For a few seconds my Boy(s) stood in front of the other boys, dripping wet, on the bank of that little creek.

E realized at some point that he was still holding Wy's hand in front of his friends and dropped it like a hot rock and said to the kid he had been playing with, "Let's go," and ran up the hill toward me. The twins took off next, quickly followed by Wy's co-opted friend and then Wy Wy.

When E reached me on the hill he stopped, probably because of the look on my face. After a moment, he gave me a slight shrug as if to say, what else could I do, and then smiled at me, and ran off toward the playground with his friend.

A few seconds later, the twins ran by me quickly followed by Wy's co-opted friend and then Wy Wy, who still had a tear on his cheek.

Like Ethan, Wy noted the look on my face and stopped in front of me.

"That was nice what Ethan did for you." I said.

Wy gave me this sheepish half grin he does when he's been busted doing something he probably should not be doing.

"You should remember it Wy Wy." I said, "E had your back. The other boys. They didn't help you. Ethan helped you."

Wy nodded his head in agreement and shrugged and then smiled in a manner that was a carbon copy of his big brother.

"Go play." I said as Wy ran off toward the playground.

Until I BLOG again...But I can change the world in me.

3 comments:

Bruce said...

Okay, you could call this tit for tat because I just read your comment, but really I was checking my link and got to reading this post. What a great story, especially since I've spent some time with the characters. I can picture Wyatt's expression, I think it's the one you had when we crossed the dam at the golf course creek :)

Chad and Mary Kate Martin said...

In our need to catagorize our parental moments, Chad and I have a series of acronyms to sort through events i.e.

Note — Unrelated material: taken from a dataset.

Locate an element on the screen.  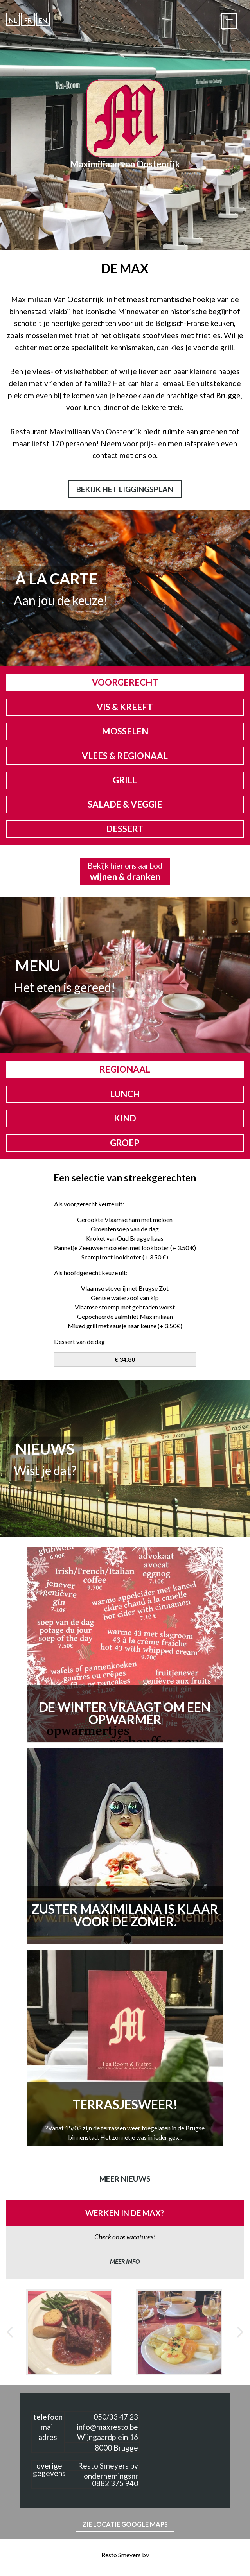
Bekijk hier ons aanbod is located at coordinates (125, 871).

QPM - Questionable Parenting Moment is used quite often.

This one deserves a PPM - proud parenting moment -- speaks very highly of you and Carter and how you are raising the boys. Maybe there is a father of the year award out there for you.

jenzai studio said...

If only I had a quarter for every time I heard the word "fair" in our house! I am SO stealing your State Fair quip.

It's an awesome illustration of sibling rivalry, and how sibling loyalty ultimately wins out. You are doing an awesome job.